The Chairperson stressed that there is no attention been drawn to this problem in Limpopo by communities. We still have commercial farmers in Limpopo, North West, Gauteng and Mpumalanga. It is not a big problem in South Africa. There is no action plan yet. Furthermore, the demand for more land is understandable. You can only control this problem when you have more land and can practice rotational grazing. Moreover, in terms of the demand for support, this is a trend in South Africa, but not necessarily to deal with gifblaar but to deal with issues of farming. During Apartheid, people were pushed to the peripheries in terms of homelands. These areas now are overpopulated. Those who are farming want to take their animals to better places. Government is dealing with this problem. We want to help farmers and there is this programme, which Agriculture can talk to. The relevant portfolio committee can speak to that. They do ask for support. People in the rural areas ask for their land to be fenced. They expect government to do so. The problem are, firstly, to acquire land and, secondly, to ensure that the land is productive through fencing, equipment to work on the land etc.

A Namibian delegation representative asked if it is possible to have a report by the Committee on Agriculture on this issue?    

Ms Swartz-Fischer explained that while the delegation was in the field to visit the farmers, they also met with the agricultural sector. Among others, the agricultural sector requested that more funding be channelled towards research on this issue. The hardest affected are the small-scale farmers, however, because they lack the resources to survive in the wake of this issue.

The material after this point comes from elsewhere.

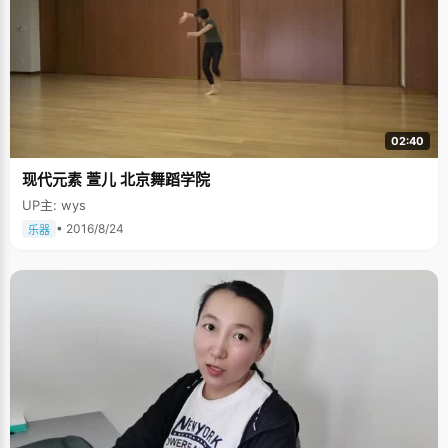
02:40
现代元素 萱儿 北京舞蹈学院
UP主: wys
• 2016/8/24
乐器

In terms of awareness raising, while the commercial farmers have the resources to tackle this issue, small-scale farmers struggle a lot. Government must go, interact with them, advise them as government is very involved with farming and everything around agriculture. People want to move from the place where they are staying because they are experiencing a loss. There are cases where farmers have resettled. We meet up with communities on a regular basis to raise awareness. Many of the measures that are being employed by these communities to address this matter (e.g. digging, chemical treatment etc.) do not work. 

A Namibian delegate gave a word of thanks to the Committee for the warm welcome and the concern showed by the Committee, requesting the Chairperson to connect the delegation with the relevant Portfolio Committee on Agriculture. They also request that the background paper kindly be forwarded to them. 

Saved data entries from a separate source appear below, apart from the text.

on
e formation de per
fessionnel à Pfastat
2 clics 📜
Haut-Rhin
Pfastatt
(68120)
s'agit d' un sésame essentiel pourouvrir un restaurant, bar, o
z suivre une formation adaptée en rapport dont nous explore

Mr P Modise (ANC) extended a word of thanks to the Namibian delegation on behalf of the government of South Africa. Most of the issues raised are based in South Africa in the Department of Agriculture and Land Reform. In this Department, we are responsible for Environmental Affairs, Forestry and Fisheries. There is, however, a link with Agriculture. The departments must work together and should visit Namibia. Given that the delegation is leaving tomorrow, there is not sufficient time to arrange a meeting with the Portfolio Committee on Agriculture and Land Reform, but the Committee will make it its business to meet with the Portfolio Committee on Agriculture and Land Reform to share and compare notes on the gifblaar.   

The Chairperson also concluded the meeting with a word of thanks.